Com os avanços, o Infosiga 3.0 traz novas análises e recursos inéditos para apoiar gestores municipais, pesquisadores, imprensa e sociedade na construção de um trânsito mais seguro.
“Experiências internacionais mostram que decisões baseadas em evidências salvam vidas no trânsito. O Infosiga 3.0 coloca São Paulo na vanguarda ao oferecer dados de qualidade que podem orientar políticas públicas mais eficazes e reduzir mortes e lesões”, afirmou Mariana Novaski, coordenadora de Dados e Vigilância da Iniciativa Bloomberg para a Segurança Viária.
“O Detran-SP tem a missão de transformar dados em políticas que salvam vidas. O Infosiga 3.0 é mais do que uma atualização tecnológica: é uma ferramenta estratégica para orientar investimentos e mostrar à sociedade que cada morte no trânsito pode e deve ser evitada. Mais transparência e mais informação significam mais responsabilidade e melhores condições de enfrentar o cenário atual”, disse Roberta Mantovani, diretora de Segurança Viária do Detran-SP.
Painel Municipal.
Uma das principais mudanças desta versão é o Painel Municipal, que reúne informações específicas das 645 cidades paulistas. Pela primeira vez, será possível acessar um ranking das dez vias com maior número de sinistros em cada localidade e o custo estimado das ocorrências nos últimos 12 meses, calculado com base na metodologia do Ipea.
O painel ainda exibe um mapa de calor com os principais pontos de risco, além de dados de população, frota e número de sinistros. A seção também apresenta um texto gerado por inteligência artificial, que resume os destaques do período e permite a criação de boletins personalizados para subsídio ao trabalho técnico das gestões municipais e para a imprensa local.
Outra novidade é a seção Custos Estimados, que detalha o impacto financeiro dos sinistros por tipo de via - municipais ou rodovias - e por gravidade, fatal ou não fatal. O levantamento mostra que, embora os sinistros em rodovias sejam mais caros individualmente, é no ambiente urbano que se concentra a maior parte dos custos, totalizando R$ 7,7 bilhões em 2024. A aba Dados Abertos e Documentos chega com um dicionário, uma relação de perguntas frequentes e uma biblioteca para pesquisas em estudos exclusivos.
Condutores e veículos.
O Infosiga 3.0 também inaugura a seção Condutores e Veículos, que cruza os dados de sinistros com as bases do Detran-SP para identificar o perfil dos condutores e dos veículos envolvidos.

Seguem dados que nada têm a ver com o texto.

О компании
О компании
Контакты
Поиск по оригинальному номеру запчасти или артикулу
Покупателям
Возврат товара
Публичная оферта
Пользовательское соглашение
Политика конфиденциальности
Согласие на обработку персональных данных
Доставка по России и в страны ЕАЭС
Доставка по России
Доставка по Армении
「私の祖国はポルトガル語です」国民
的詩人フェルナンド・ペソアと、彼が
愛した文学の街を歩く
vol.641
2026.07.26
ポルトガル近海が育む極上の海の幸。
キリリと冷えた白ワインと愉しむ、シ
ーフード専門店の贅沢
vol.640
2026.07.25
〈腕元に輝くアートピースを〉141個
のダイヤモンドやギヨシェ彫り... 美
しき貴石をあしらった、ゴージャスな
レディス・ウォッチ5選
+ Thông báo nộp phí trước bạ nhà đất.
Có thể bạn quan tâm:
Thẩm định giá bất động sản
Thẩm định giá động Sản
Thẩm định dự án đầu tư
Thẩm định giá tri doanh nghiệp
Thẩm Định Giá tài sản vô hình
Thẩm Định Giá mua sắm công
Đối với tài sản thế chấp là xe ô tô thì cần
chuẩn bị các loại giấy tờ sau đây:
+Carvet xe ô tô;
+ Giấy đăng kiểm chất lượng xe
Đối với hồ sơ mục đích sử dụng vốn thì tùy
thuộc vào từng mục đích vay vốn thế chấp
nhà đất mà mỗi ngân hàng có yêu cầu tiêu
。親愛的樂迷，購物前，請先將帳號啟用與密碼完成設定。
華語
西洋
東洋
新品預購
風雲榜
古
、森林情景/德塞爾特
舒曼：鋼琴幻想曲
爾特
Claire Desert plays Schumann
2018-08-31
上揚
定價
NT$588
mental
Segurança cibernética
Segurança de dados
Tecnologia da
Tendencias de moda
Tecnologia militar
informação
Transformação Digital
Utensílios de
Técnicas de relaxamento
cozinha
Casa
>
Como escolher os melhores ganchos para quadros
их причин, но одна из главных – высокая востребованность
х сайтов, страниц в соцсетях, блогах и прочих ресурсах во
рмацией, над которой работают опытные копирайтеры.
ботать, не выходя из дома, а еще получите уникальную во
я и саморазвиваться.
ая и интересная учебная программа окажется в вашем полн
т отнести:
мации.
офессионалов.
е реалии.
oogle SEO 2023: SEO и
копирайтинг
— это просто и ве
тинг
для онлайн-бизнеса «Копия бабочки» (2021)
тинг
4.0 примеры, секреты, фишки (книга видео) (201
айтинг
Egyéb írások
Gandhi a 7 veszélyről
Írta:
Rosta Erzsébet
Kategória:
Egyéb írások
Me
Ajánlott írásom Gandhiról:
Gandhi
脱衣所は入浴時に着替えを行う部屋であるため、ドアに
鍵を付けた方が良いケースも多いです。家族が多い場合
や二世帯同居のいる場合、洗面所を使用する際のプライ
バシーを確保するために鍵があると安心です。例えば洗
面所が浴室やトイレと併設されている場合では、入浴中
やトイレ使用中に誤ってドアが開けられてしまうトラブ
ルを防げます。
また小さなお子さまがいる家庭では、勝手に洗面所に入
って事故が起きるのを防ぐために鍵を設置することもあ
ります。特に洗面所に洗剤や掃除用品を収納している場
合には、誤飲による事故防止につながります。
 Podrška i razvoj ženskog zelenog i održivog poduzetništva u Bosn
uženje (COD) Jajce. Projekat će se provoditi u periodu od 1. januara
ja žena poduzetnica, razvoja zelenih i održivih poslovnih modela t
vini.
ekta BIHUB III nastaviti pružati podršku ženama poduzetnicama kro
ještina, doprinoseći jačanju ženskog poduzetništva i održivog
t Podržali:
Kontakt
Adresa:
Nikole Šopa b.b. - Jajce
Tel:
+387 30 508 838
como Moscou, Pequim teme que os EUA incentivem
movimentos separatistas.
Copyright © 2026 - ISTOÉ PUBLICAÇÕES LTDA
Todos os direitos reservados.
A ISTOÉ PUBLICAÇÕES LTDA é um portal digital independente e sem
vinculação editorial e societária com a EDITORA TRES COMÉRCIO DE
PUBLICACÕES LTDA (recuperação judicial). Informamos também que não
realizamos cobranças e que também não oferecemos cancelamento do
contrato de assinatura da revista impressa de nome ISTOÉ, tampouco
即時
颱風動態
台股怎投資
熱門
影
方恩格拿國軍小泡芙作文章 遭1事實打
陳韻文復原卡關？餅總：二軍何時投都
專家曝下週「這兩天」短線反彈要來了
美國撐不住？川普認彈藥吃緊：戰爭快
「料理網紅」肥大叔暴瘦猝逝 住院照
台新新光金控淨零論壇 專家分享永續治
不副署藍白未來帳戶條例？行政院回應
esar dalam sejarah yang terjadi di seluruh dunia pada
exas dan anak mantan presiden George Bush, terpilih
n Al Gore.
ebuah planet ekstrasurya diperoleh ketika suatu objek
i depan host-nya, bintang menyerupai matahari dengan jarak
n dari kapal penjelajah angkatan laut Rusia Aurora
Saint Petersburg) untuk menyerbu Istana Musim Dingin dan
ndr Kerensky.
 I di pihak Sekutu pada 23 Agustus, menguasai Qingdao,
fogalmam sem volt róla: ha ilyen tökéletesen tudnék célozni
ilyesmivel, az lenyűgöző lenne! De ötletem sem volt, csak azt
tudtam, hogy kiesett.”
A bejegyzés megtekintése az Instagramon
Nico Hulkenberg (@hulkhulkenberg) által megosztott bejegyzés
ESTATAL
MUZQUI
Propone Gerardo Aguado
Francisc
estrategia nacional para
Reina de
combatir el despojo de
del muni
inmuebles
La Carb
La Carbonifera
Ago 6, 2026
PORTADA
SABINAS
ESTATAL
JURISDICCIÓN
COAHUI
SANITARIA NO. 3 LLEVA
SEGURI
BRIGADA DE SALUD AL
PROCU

É possível verificar, por exemplo, o alto volume de motociclistas com histórico de infrações que colocam em risco a segurança de todos — como excesso de velocidade, uso de celular e avanço no sinal vermelho — que se envolveram em sinistros de trânsito. A seção mostra ainda o perfil dos motoristas reincidentes, dos condutores suspensos e a idade dos veículos envolvidos nos sinistros, com possibilidade de filtros por região administrativa.
Além dos novos conteúdos, a plataforma passou por um refinamento geral para facilitar a navegação e ampliar o acesso aos dados. Agora é possível gerar relatórios em PDF e imprimir os dados diretamente da página, além de contar com tradução para inglês e espanhol, ajustes de tamanho do texto e versão em Libras.
A base de dados do Infosiga reúne informações sobre mortes no trânsito desde 2015 e, a partir de 2019, também inclui registros de sinistros não fatais. A reformulação é fruto de uma parceria entre o Detran-SP, a Iniciativa Bloomberg para a Segurança Viária, a Prodesp e a consultoria Tech Solutions.